++++ MATERIAL SUPPLIED

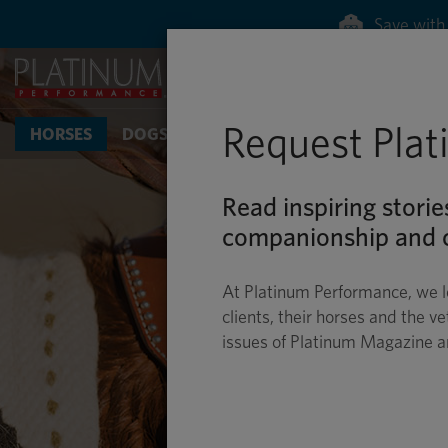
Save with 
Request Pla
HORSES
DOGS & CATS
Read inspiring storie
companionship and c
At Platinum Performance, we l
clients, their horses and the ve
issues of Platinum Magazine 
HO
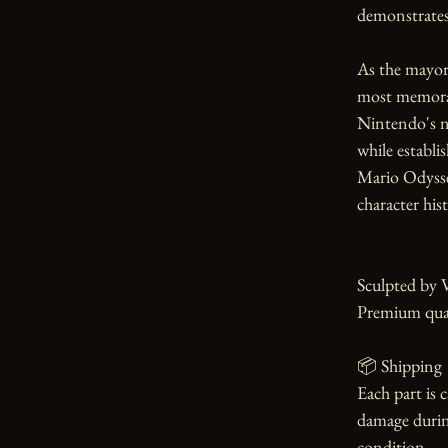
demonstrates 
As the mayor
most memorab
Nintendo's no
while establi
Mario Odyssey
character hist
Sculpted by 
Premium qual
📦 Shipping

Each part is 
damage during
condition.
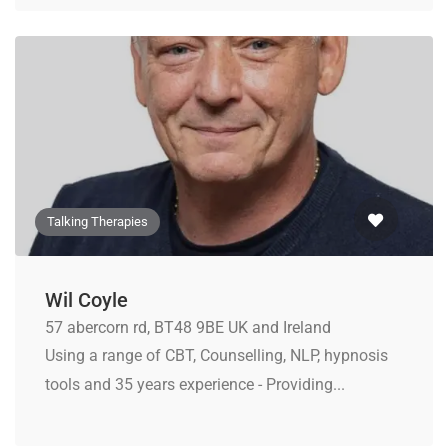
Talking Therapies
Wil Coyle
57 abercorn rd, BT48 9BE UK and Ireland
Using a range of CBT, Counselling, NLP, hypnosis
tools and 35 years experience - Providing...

++++++++
++++ MATERIAL SUPPLIED

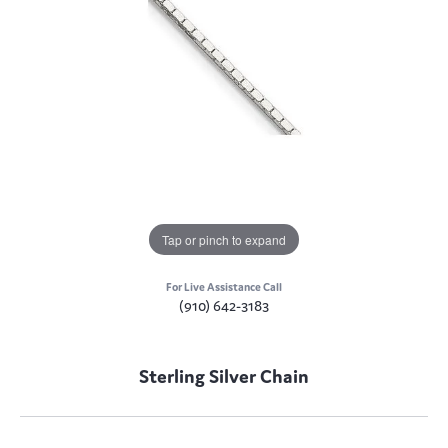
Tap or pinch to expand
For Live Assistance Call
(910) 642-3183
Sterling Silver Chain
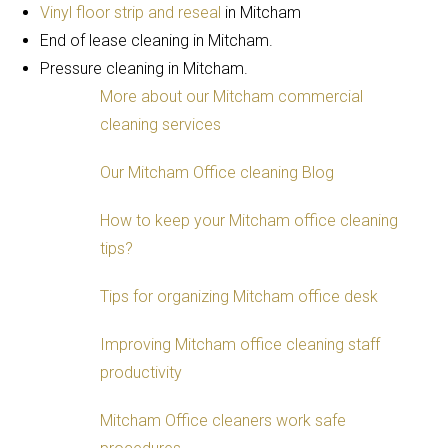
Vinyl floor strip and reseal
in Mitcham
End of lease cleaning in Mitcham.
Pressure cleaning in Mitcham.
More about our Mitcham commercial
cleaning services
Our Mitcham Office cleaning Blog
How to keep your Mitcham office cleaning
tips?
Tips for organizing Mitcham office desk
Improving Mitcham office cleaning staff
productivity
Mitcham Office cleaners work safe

++++++++

[PROBLEM TO WORK ON]: Reproduce the data above exactly, but only from the line containing "Tap or pinch to expand" through the line containing "Mitcham Office cleaners work safe". Omit all pictures.

[EXERCISE RESPONSE]:
Tap or pinch to expand
For Live Assistance Call
(910) 642-3183
Sterling Silver Chain
Vinyl floor strip and reseal
in Mitcham
End of lease cleaning in Mitcham.
Pressure cleaning in Mitcham.
More about our Mitcham commercial
cleaning services
Our Mitcham Office cleaning Blog
How to keep your Mitcham office cleaning
tips?
Tips for organizing Mitcham office desk
Improving Mitcham office cleaning staff
productivity
Mitcham Office cleaners work safe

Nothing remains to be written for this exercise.